I'm Cheyenne, but I would perfer to be called Chey.[pronounced: 'shay'. NOT 'shy'.]
I'm constantly changing. Every morning when I wake up, I have to look at myself in the mirror to see who I am. And everytime I see a different person. If I want to change, I will. I won't change for you. Or anyone.
I am not a morning person, I hate being woke up.
And if you've ever met me, you probably know from experince it's best to just let me sleep.
I'm shy.
I'm quiet.
I only talk when I feel I need to make something clear.
I fucking cuss a lot.
I have 'issues'.
I love music.
My Chemical Romance is fucking amazing.[duhh]
Don't piss me off, because seriously, your just digging yourself a grave.
I can be distant sometimes, and I don't mean to be.
Its just my own personal fears holding me back.
And the more people that screw me over, the worse my fears get.
I have a bad case of arachnaphobia.
I joke around alot, but you probably wont see this side of me until I warm up to you.
First impressions of me usually consist of the words bitch and reserved.
I'm just a little socially awkward.
I'm one of those kids that are cool enough to blame everything on your mom.
And if it wasn't your mom, it was Hitler.
I use the word 'whore' alot.
I call everyone and everything gay.
When I'm hyper, I tend to attract alot of attention.
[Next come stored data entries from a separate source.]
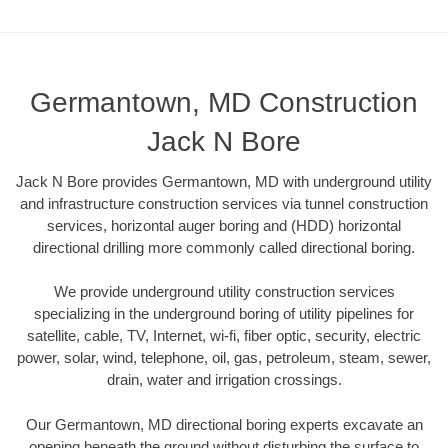
Germantown, MD Construction
Jack N Bore
Jack N Bore provides Germantown, MD with underground utility
and infrastructure construction services via tunnel construction
services, horizontal auger boring and (HDD) horizontal
directional drilling more commonly called directional boring.
We provide underground utility construction services
specializing in the underground boring of utility pipelines for
satellite, cable, TV, Internet, wi-fi, fiber optic, security, electric
power, solar, wind, telephone, oil, gas, petroleum, steam, sewer,
drain, water and irrigation crossings.
Our Germantown, MD directional boring experts excavate an
opening beneath the ground without disturbing the surface to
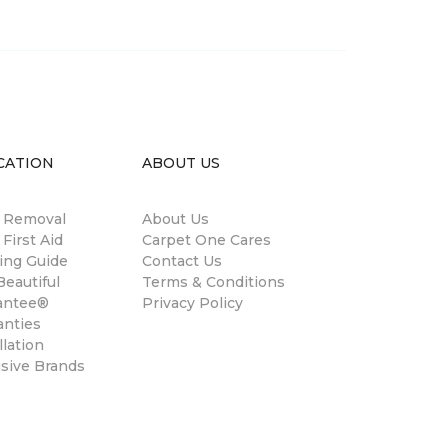
CATION
ABOUT US
n Removal
About Us
 First Aid
Carpet One Cares
ing Guide
Contact Us
eautiful
Terms & Conditions
antee®
Privacy Policy
anties
llation
usive Brands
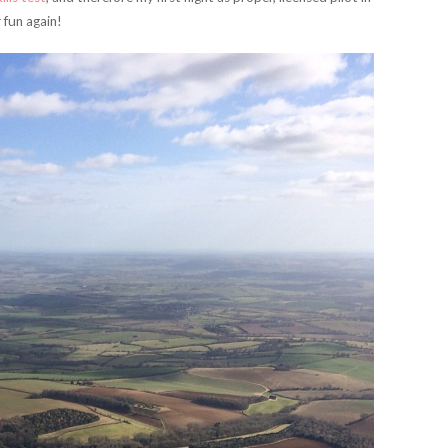
 fun again!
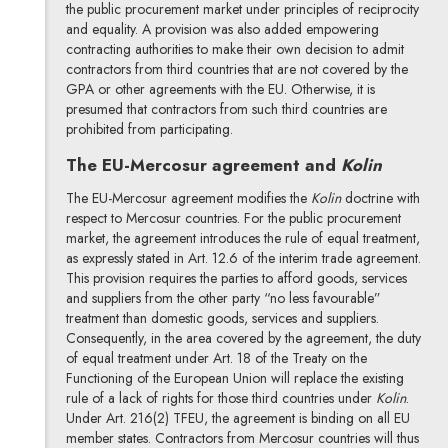
the public procurement market under principles of reciprocity
and equality. A provision was also added empowering
contracting authorities to make their own decision to admit
contractors from third countries that are not covered by the
GPA or other agreements with the EU. Otherwise, it is
presumed that contractors from such third countries are
prohibited from participating.
The EU-Mercosur agreement and
Kolin
The EU-Mercosur agreement modifies the
Kolin
doctrine with
respect to Mercosur countries. For the public procurement
market, the agreement introduces the rule of equal treatment,
as expressly stated in Art. 12.6 of the interim trade agreement.
This provision requires the parties to afford goods, services
and suppliers from the other party “no less favourable”
treatment than domestic goods, services and suppliers.
Consequently, in the area covered by the agreement, the duty
of equal treatment under Art. 18 of the Treaty on the
Functioning of the European Union will replace the existing
rule of a lack of rights for those third countries under
Kolin
.
Under Art. 216(2) TFEU, the agreement is binding on all EU
member states. Contractors from Mercosur countries will thus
I hate death metal. That's not singing, that is a group of pigs in pain.
And sometimes it's hamsters, depends on the band.
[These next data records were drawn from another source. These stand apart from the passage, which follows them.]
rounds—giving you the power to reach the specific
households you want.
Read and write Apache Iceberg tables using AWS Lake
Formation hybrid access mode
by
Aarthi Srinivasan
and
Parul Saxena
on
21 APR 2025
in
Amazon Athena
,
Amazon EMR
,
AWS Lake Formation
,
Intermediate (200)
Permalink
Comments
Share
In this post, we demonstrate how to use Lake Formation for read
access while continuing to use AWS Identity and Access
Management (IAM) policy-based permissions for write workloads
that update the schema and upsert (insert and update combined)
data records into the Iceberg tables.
I only a have a few exceptions with death metal bands.
Ever since I could talk, I've had an obsession with death.
Don't bother talking to me if you cant spell and your going to refer to me as your 'home-girl'.
I often use the words 'wtf' and 'lol' in actual conversations.
I usually don't take anything serious.
I sound like a five year old.
I dont believe in the words 'best friends' anymore.
Or second chances for that matter. They turn into thirds... and fourths... and fifths... and sixths.
I want a friendship with someone that becomes so comfortable, that you can sit together in silence and not feel awkward.
And I find it funny how everything I hate about myself, is what I can't stand in others.
I am not emo/hxc/scene/punk/goth.
I'm a no body, and no body is perfect.